[TASK ITEM]
Needed from the data below: all lines that contain the word "mochila".

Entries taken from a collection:
◆ ◆ ◆ ◆ ◆

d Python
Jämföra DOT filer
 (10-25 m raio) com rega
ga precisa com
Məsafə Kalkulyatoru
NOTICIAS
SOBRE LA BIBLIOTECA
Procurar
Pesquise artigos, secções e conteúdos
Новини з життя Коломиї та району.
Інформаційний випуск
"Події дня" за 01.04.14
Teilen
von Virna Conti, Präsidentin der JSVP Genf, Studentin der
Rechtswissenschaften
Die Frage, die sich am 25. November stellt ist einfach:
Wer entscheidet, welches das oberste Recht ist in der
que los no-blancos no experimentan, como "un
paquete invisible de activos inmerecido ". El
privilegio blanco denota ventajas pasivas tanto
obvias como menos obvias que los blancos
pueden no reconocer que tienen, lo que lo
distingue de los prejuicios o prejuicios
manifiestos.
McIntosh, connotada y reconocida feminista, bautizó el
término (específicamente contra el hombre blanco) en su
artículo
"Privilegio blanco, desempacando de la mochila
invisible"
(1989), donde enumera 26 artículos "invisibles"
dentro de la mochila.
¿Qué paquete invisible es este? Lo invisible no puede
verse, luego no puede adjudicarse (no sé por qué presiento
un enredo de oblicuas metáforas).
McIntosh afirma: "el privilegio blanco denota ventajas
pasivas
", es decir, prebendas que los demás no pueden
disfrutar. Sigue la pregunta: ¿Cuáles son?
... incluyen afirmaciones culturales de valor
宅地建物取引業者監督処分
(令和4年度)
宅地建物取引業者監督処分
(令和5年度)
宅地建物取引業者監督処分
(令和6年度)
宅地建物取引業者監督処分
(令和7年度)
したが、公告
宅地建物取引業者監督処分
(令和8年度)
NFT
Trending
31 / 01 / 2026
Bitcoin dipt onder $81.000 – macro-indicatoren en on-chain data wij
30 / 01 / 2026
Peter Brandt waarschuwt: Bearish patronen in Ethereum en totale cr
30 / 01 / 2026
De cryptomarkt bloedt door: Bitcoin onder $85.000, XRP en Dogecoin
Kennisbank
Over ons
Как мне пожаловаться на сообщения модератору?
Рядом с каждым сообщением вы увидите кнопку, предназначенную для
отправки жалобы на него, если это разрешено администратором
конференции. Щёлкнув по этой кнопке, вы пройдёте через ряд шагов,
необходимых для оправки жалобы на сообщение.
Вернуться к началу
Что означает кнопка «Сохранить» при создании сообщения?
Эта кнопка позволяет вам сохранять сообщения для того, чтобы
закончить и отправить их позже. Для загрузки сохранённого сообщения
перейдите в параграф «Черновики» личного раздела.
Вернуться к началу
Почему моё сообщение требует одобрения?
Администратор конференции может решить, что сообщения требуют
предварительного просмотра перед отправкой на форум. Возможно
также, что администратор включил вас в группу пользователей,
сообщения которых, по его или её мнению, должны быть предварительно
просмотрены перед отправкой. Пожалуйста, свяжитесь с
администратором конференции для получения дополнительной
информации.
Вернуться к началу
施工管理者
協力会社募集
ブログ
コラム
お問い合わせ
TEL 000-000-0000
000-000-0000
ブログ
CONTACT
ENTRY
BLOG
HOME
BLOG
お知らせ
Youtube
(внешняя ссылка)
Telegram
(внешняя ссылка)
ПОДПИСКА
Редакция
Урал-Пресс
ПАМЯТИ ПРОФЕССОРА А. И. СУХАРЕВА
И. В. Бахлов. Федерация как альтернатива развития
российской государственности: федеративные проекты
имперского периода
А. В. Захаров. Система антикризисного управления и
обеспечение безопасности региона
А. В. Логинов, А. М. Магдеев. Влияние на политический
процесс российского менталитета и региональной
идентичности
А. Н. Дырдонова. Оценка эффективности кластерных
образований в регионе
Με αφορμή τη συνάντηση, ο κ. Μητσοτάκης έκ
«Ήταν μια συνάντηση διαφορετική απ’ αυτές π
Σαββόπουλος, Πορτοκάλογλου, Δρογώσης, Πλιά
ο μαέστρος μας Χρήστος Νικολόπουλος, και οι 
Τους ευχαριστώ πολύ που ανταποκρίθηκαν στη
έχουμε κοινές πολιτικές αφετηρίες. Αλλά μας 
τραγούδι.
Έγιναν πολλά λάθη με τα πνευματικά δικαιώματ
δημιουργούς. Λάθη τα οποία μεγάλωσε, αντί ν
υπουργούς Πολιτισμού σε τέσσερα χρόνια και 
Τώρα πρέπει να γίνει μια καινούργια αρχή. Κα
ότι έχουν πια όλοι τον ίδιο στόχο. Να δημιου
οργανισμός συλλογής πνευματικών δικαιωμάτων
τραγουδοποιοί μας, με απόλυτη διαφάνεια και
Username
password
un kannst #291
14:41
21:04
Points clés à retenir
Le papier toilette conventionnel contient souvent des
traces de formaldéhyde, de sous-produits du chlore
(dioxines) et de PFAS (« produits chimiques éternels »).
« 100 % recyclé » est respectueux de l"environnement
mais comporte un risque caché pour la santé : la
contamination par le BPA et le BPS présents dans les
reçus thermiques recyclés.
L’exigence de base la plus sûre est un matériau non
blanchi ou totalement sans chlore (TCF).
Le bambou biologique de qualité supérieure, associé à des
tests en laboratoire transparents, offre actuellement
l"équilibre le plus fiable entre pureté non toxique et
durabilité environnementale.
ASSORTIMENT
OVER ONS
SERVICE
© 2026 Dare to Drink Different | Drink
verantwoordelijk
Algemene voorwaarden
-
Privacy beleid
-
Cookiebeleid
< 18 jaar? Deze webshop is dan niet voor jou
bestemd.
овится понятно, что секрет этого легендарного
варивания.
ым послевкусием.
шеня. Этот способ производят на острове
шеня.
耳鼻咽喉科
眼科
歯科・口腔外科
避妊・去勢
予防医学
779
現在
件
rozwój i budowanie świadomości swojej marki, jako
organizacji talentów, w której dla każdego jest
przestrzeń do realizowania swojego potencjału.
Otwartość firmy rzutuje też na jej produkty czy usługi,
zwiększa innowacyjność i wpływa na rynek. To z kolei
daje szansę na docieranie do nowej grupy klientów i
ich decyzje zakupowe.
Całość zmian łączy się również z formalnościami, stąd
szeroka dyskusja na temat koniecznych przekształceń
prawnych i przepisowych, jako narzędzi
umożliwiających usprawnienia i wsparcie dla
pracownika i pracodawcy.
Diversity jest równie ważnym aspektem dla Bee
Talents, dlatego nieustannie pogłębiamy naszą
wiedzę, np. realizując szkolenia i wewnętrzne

◆ ◆ ◆ ◆ ◆

[OUTPUT FOR THIS EXERCISE]
"Privilegio blanco, desempacando de la mochila
dentro de la mochila.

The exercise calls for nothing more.